P. Fredy Peña T., ssp
El evangelio nos presenta cómo hay quienes siguen a Jesús y lo apoyan. En cambio, hay otros, un grupo más pequeño, parte de su mismo núcleo familiar, que lo rechaza. Incluso más, hay un grupo de letrados de Jerusalén que lo difaman, negando lo que es evidente: Afirman que el poder de Jesús no proviene de Dios, sino de Belcebú o Satanás. Sin embargo, a estos últimos Jesús les ratifica que su poder viene de Dios, porque lucha contra las fuerzas del mal, es decir, ¿cómo Satanás puede expulsarse a sí mismo? Por eso los verdaderos “blasfemos” son los propios letrados, ya que se niegan y se cierran a la manifestación liberadora de Dios.

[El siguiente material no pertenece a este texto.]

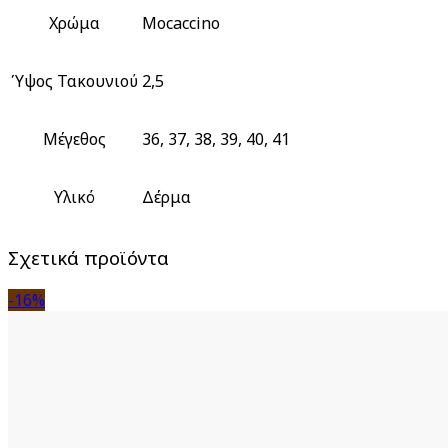
Χρώμα
Mocaccino
Ύψος Τακουνιού
2,5
Μέγεθος
36, 37, 38, 39, 40, 41
Υλικό
Δέρμα
Σχετικά προϊόντα
-16%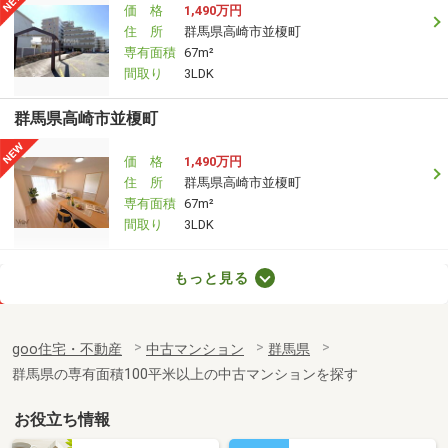
価 格
1,490万円
住 所
群馬県高崎市並榎町
専有面積
67m²
間取り
3LDK
群馬県高崎市並榎町
価 格
1,490万円
住 所
群馬県高崎市並榎町
専有面積
67m²
間取り
3LDK
群馬県高崎市宮元町
もっと見る
価 格
4,480万円
住 所
群馬県高崎市宮元町
goo住宅・不動産
中古マンション
群馬県
専有面積
60.35m²
群馬県の専有面積100平米以上の中古マンションを探す
間取り
2LDK
お役立ち情報
群馬県吾妻郡草津町大字草津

A Jesús se le quiere descalificar y dar por un loco y endemoniado. Así, la gran blasfemia de que está poseído por un espíritu impuro atenta contra el propio Espíritu Santo. Y aquí no se trata de decir una mala palabra contra el Espíritu Santo, sino que la blasfemia real es la que cometen los escribas, que atribuyen a Satanás las obras de Jesús. Pero ¿cuál es la gravedad de este pecado? Cerrarse a la acción de Dios, impidiendo así que la misericordia los alcance. Hay como una cerrazón a la acción del Espíritu que le impide cambiar o bien no muestra una docilidad a la gracia de Dios.
Por otra parte, Jesús nos enseña que no podemos ser tan egoístas con los asuntos del Reino, atándonos a los vínculos de la familia biológica como un valor absoluto. Porque a partir de su persona se crea un lazo más universal y que no está delimitado por la cuestión sanguínea, ya que genera la vida de fe en Cristo y que ha de ser compartida. Por eso, tanto los allegados a Jesús, que impiden su acción, como los que lo tildan de demoníaco, nos enseñan que el hombre puede quedar fuera del alcance del poder salvador de Dios cuando se empecina en rechazar el amor divino que sale a su encuentro.
“El que blasfeme contra el Espíritu Santo, no tendrá perdón jamás: es culpable de pecado para siempre” (Mc 3, 29).